Set down exactly the lines below between the line holding "versions in French, in English, both in" and the line holding "crucial for the smooth functioning of any", inclusive; no other line belongs in the answer.
::: PROVIDED RECORDS
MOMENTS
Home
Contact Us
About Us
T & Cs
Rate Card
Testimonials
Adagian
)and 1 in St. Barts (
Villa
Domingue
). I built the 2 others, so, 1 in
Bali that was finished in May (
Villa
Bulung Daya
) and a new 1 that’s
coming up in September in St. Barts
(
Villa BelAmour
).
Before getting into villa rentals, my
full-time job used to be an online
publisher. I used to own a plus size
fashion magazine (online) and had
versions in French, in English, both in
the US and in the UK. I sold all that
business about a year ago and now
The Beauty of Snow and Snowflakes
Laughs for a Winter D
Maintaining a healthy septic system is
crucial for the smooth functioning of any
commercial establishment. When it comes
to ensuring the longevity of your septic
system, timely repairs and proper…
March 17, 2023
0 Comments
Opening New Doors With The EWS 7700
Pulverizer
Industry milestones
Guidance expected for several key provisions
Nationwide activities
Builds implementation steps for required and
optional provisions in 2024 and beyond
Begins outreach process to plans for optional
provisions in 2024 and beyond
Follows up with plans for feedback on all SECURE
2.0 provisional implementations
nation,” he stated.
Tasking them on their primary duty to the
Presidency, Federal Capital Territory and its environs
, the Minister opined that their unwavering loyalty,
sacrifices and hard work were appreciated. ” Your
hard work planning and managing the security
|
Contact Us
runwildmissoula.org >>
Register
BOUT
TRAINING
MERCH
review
::::::
## RESPONSE AREA
versions in French, in English, both in
the US and in the UK. I sold all that
business about a year ago and now
The Beauty of Snow and Snowflakes
Laughs for a Winter D
Maintaining a healthy septic system is
crucial for the smooth functioning of any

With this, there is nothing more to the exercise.